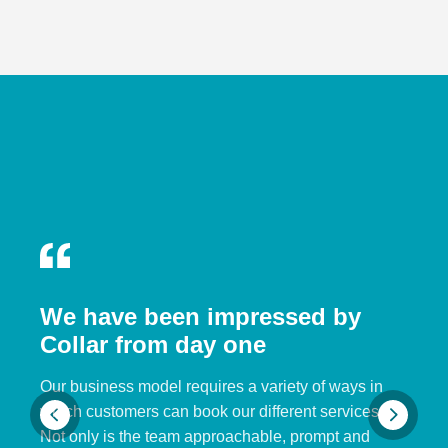
We have been impressed by
Collar from day one
Our business model requires a variety of ways in
which customers can book our different services.
Not only is the team approachable, prompt and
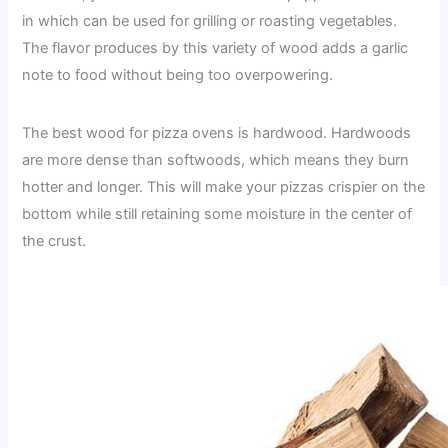
in which can be used for grilling or roasting vegetables.
The flavor produces by this variety of wood adds a garlic
note to food without being too overpowering.
The best wood for pizza ovens is hardwood. Hardwoods
are more dense than softwoods, which means they burn
hotter and longer. This will make your pizzas crispier on the
bottom while still retaining some moisture in the center of
the crust.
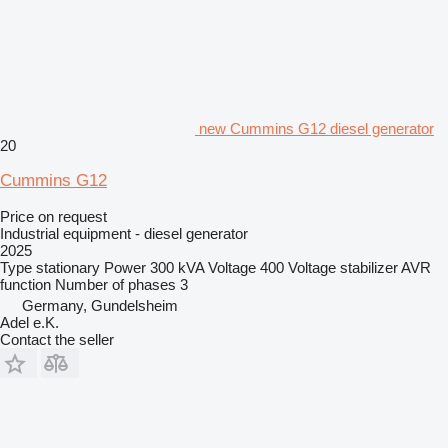
new Cummins G12 diesel generator
20
Cummins G12
Price on request
Industrial equipment - diesel generator
2025
Type
stationary
Power
300 kVA
Voltage
400
Voltage stabilizer
AVR
function
Number of phases
3
Germany, Gundelsheim
Adel e.K.
Contact the seller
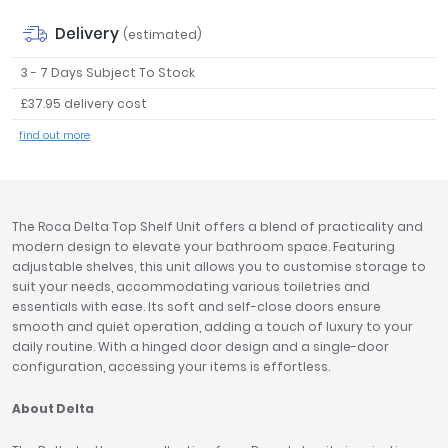
Tavistock
Delivery
(estimated)
Twyford
VitrA
3 - 7 Days Subject To Stock
£37.95 delivery cost
Clearance
find out more
The Roca Delta Top Shelf Unit offers a blend of practicality and
modern design to elevate your bathroom space. Featuring
adjustable shelves, this unit allows you to customise storage to
suit your needs, accommodating various toiletries and
essentials with ease. Its soft and self-close doors ensure
smooth and quiet operation, adding a touch of luxury to your
daily routine. With a hinged door design and a single-door
configuration, accessing your items is effortless.
About Delta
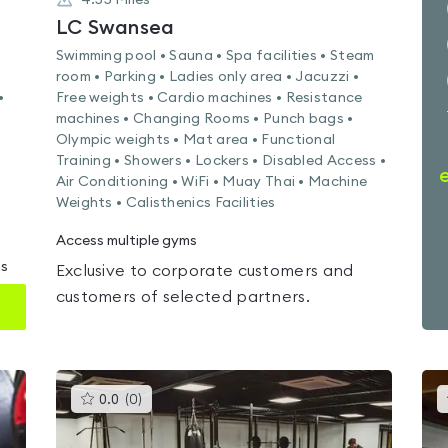
4.55
Miles
LC Swansea
Swimming pool • Sauna • Spa facilities • Steam
room • Parking • Ladies only area • Jacuzzi •
•
Free weights • Cardio machines • Resistance
machines • Changing Rooms • Punch bags •
Olympic weights • Mat area • Functional
Training • Showers • Lockers • Disabled Access •
Air Conditioning • WiFi • Muay Thai • Machine
Weights • Calisthenics Facilities
Access multiple gyms
ms
Exclusive to corporate customers and
customers of selected partners.
This
0.0
(
0
)
gyms
is
rated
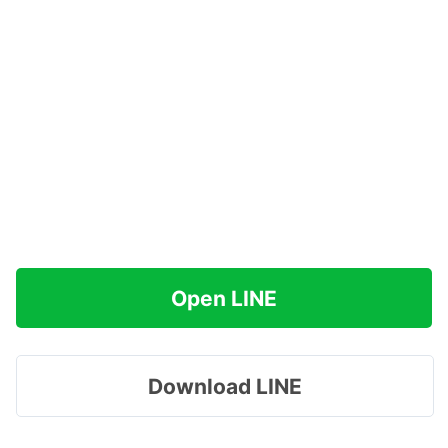
Open LINE
Download LINE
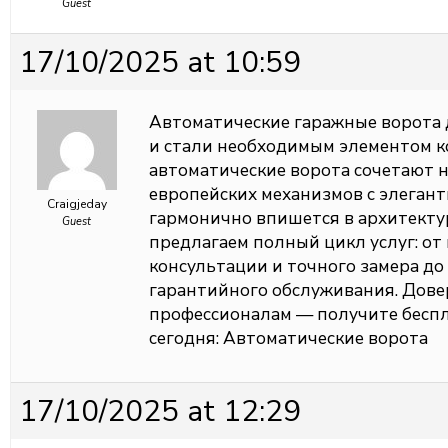
Guest
17/10/2025 at 10:59
Автоматические гаражные ворота 
и стали необходимым элементом 
автоматические ворота сочетают 
европейских механизмов с элеган
Craigjeday
гармонично впишется в архитекту
Guest
предлагаем полный цикл услуг: о
консультации и точного замера до
гарантийного обслуживания. Довер
профессионалам — получите беспл
сегодня:
Автоматические ворота
17/10/2025 at 12:29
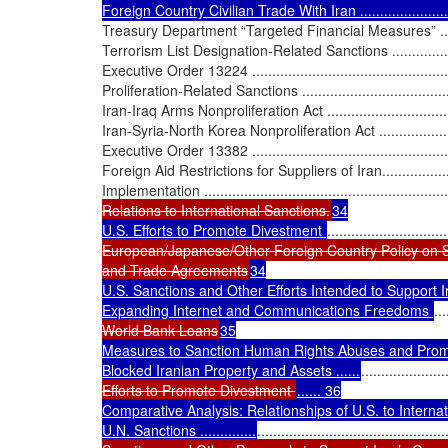
Foreign Country Civilian Trade With Iran ..............................
Treasury Department “Targeted Financial Measures” ................
Terrorism List Designation-Related Sanctions .........................
Executive Order 13224 .......................................................
Proliferation-Related Sanctions ...........................................
Iran-Iraq Arms Nonproliferation Act ......................................
Iran-Syria-North Korea Nonproliferation Act ..........................
Executive Order 13382 .......................................................
Foreign Aid Restrictions for Suppliers of Iran.........................
Implementation .................................................................
Relations to International Sanctions.
34

U.S. Efforts to Promote Divestment 
..............................
European/Japanese/Other Foreign Country Policy on S
and Trade Agreements
34

U.S. Sanctions and Other Efforts Intended to Support I
Expanding Internet and Communications Freedoms 
...
World Bank Loans
35

Measures to Sanction Human Rights Abuses and Prom
Blocked Iranian Property and Assets ......
.....................
Efforts to Promote Divestment 
...... 36

Comparative Analysis: Relationships of U.S. to Internation
U.N. Sanctions ..............
...............................................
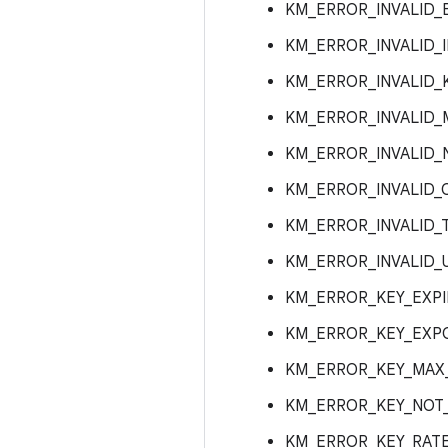
KM_ERROR_INVALID_
KM_ERROR_INVALID_
KM_ERROR_INVALID_
KM_ERROR_INVALID
KM_ERROR_INVALID_
KM_ERROR_INVALID_
KM_ERROR_INVALID_
KM_ERROR_INVALID_
KM_ERROR_KEY_EXPI
KM_ERROR_KEY_EXPO
KM_ERROR_KEY_MAX
KM_ERROR_KEY_NOT_
KM_ERROR_KEY_RATE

========================

### Problem
Check each line of the records above, and copy those that hold the word "Order".

### Output of the exercise
Executive Order 13224 .......................................................
Executive Order 13382 .......................................................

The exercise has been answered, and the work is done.